データベースの自動バックアップは必須ですね!

# MySQLの日次バックアップ
0 2 * * * mysqldump -u root -p'password' --all-databases | gzip > /backup/mysql_$(date +\%Y\%m\%d).sql.gz

# PostgreSQLのバックアップ
0 3 * * * pg_dump -U postgres dbname | gzip > /backup/postgres_$(date +\%Y\%m\%d).sql.gz

# バックアップファイルの世代管理
0 4 * * * find /backup -name "*.sql.gz" -mtime +7 -delete

パスワードを直接cronに書くのは避けましょう。
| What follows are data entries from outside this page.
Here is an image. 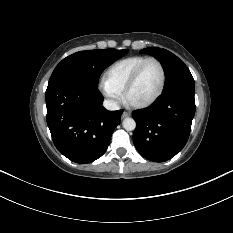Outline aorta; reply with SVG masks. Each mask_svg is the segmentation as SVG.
Listing matches in <instances>:
<instances>
[{
	"instance_id": "aorta-1",
	"label": "aorta",
	"mask_w": 233,
	"mask_h": 233,
	"mask_svg": "<svg viewBox=\"0 0 233 233\" xmlns=\"http://www.w3.org/2000/svg\"><path fill=\"white\" fill-rule=\"evenodd\" d=\"M123 128L127 131H132L136 128V122L133 118H125L122 122Z\"/></svg>"
}]
</instances>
設定ファイルや環境変数を使う方が安全です!

Webサイト監視

Webサイトの死活監視も自動化できます。

#!/bin/bash
# website_monitor.sh

URL="https://example.com"
EXPECTED_STATUS="200"

# HTTPステータスコードを取得
STATUS=$(curl -s -o /dev/null -w "%{http_code}" $URL)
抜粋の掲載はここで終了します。